Ceza hukukçusu Prof. Dr. Adem Sözüer, “Hükümet, ‘Ben kusurluyum’ demeli ve tazminatlar bakımından sorumluluğu üzerine almalı. Aksi takdirde davaların ardı arkası kesilmez” diyor.
"HÜKÜMETLER GÖZ YUMDU"
- Tüm sorumluların cezalandırılması mümkün değilse ne yapılmalı?
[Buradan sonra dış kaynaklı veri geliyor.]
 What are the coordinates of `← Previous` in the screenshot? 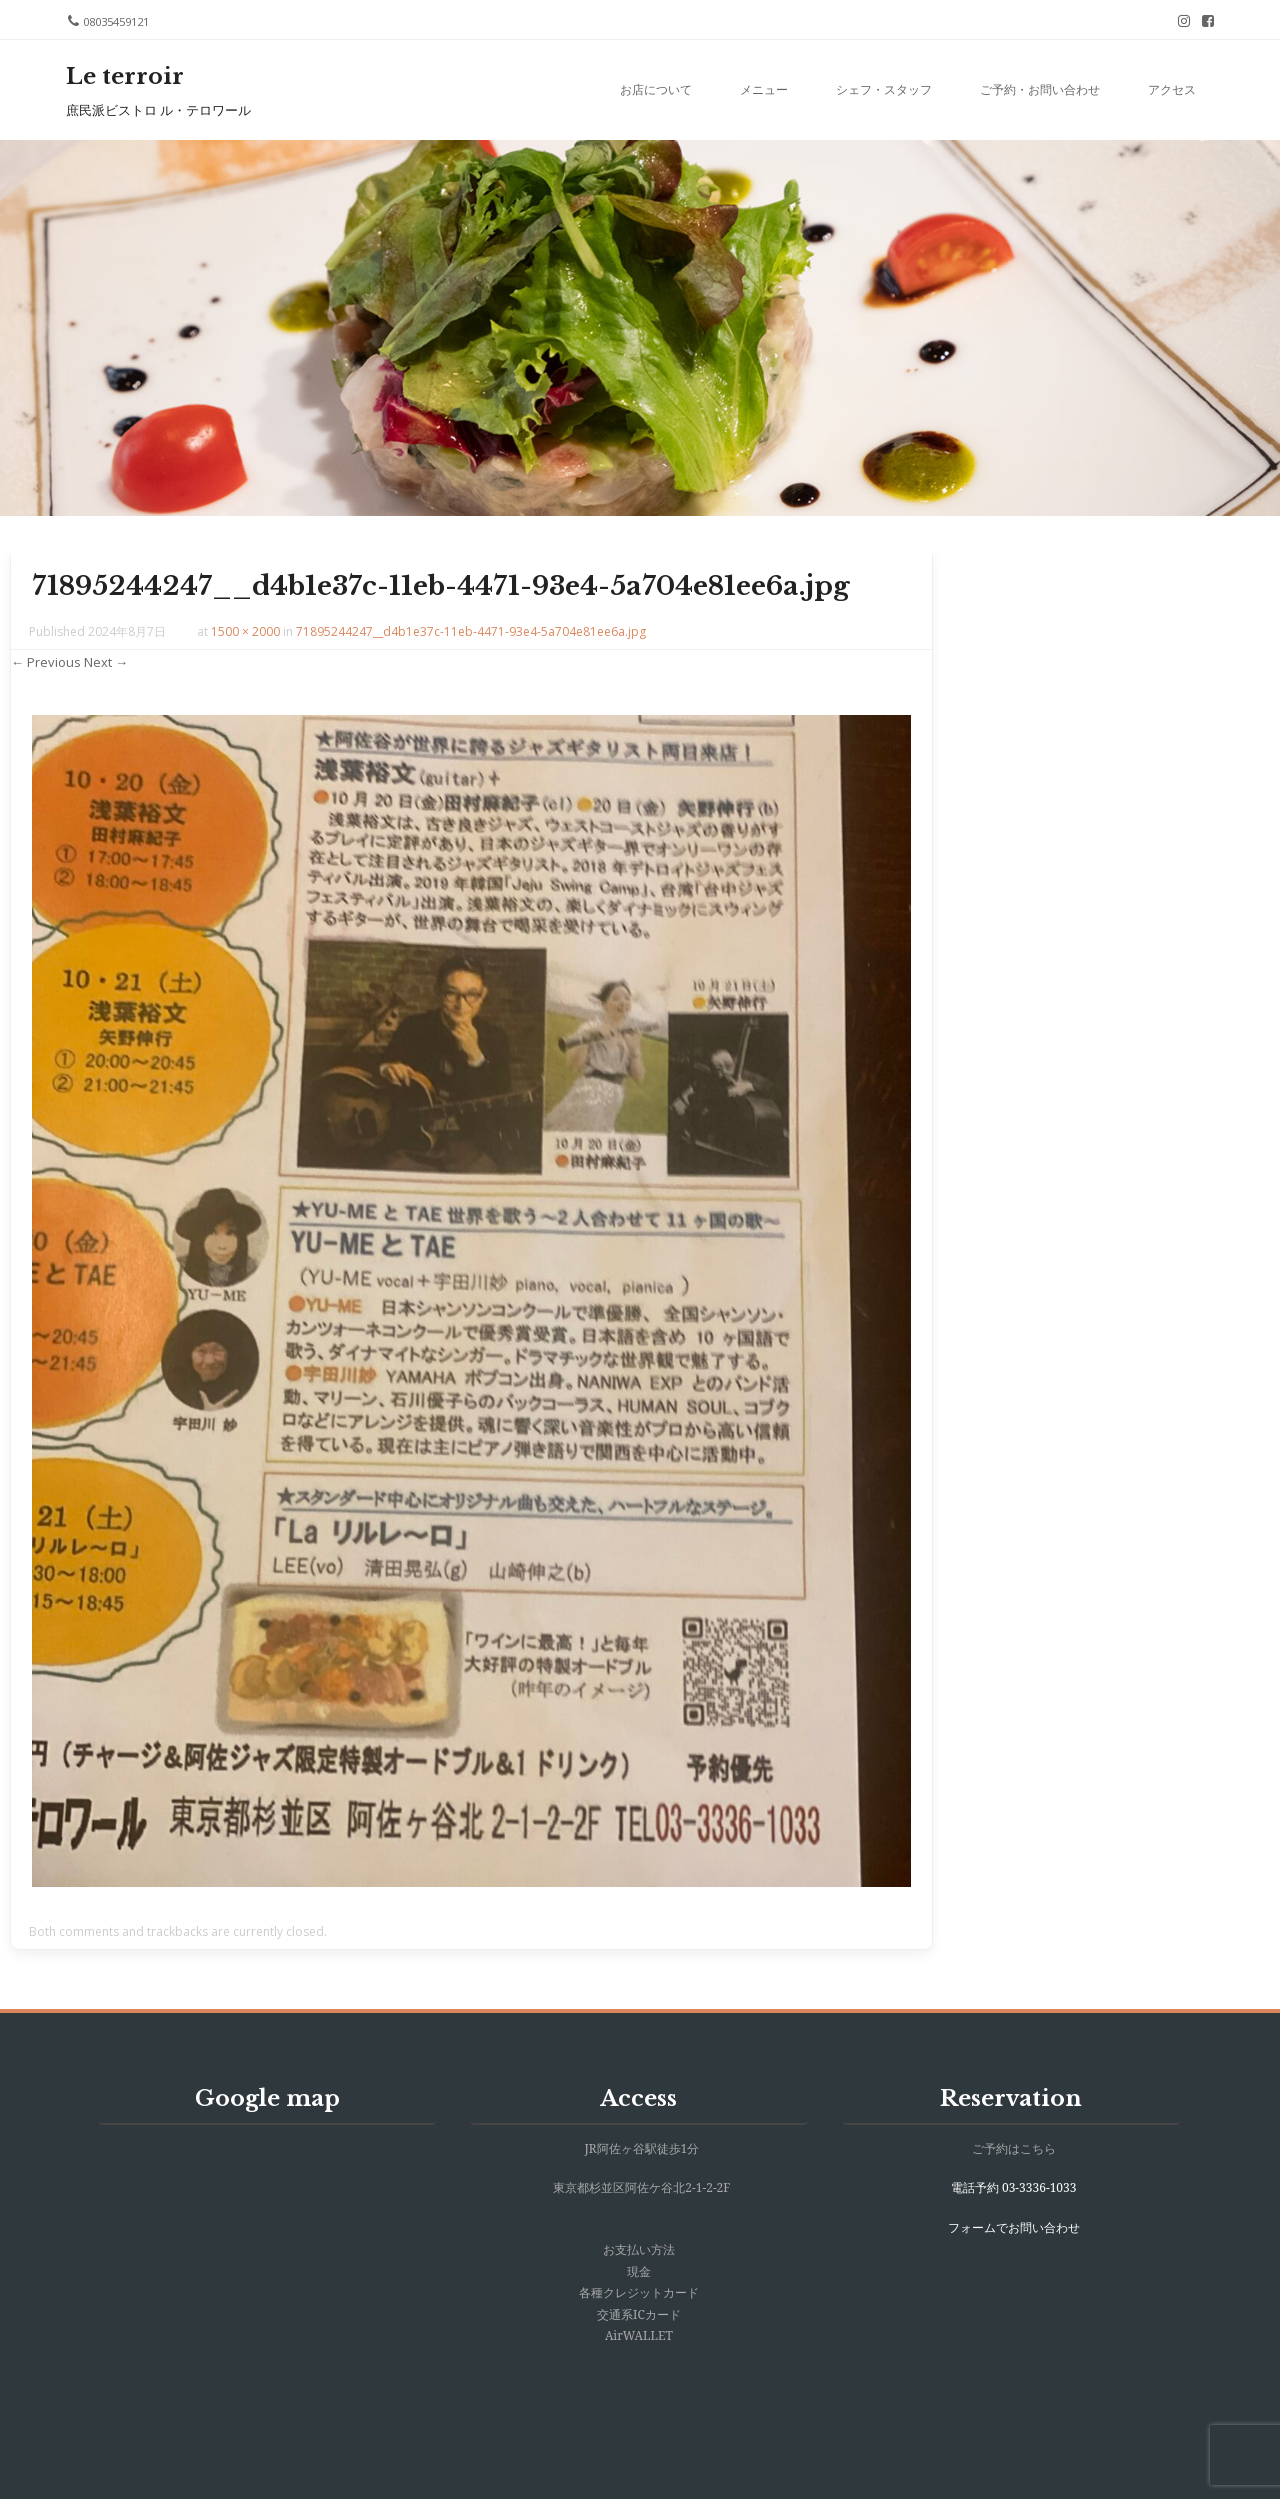 It's located at (46, 662).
Her sorun salt ceza sorumluluğu ile çözümlenemez. Siyasi sorumluluk var. İdari sorumluluk var. Bu işin sorumlusu öncelikle hükümetlerdir. Onlar göz yumdu. Tüm bu yapılaşma siyasi yetkililerin bilgisi dışında olabilir mi? Bunun en büyük göstergesi şu; deprem olmasaydı yeni imar affı çıkacaktı. Kanun teklifi verilmişti. Bu nedenle devleti yönetenler, hükümet ‘Ben kusurluyum’ demeli. İşte bu dönüm noktası olur. Özellikle tazminatlar bakımından devlet sorumluluğu üzerine almalı. Bir daha vatandaş gidip dava açmak zorunda kalmamalı. Aksi taktirde davaların ardı arkası kesilmez. En net ve kestirme yol, idarenin sorumluluğu üstlenmesi ve vatandaşa tazminat ödemesi. Ama başta hükümet kimse gerçek bir öz eleştiri yapmıyor. Tek suçlu deprem ilan ediliyor. Onun da istifa gibi niyeti yok.
"BELEDİYE PARTİLERİ"
Birçok kişi ifade ediyor: Türkiye’de belediye partisi diye bir parti var. Orada hem iktidar hem de muhalefet ortaktır. Orada işler farklı yürür. Kaçak yapılaşmada hemfikirdirler. Öyle olmasa yürümez bu işler. "Belediye partileri" uygulaması kalkmalı. Kanunları uygulamalılar. Muhalefet samimi ise ‘Kaçak yapılaşmaya göz yumanları bir daha aday göstermeyeceğim’ desin. Ama Depremden sonra dahi kaçak yapılaşma devam ediyor.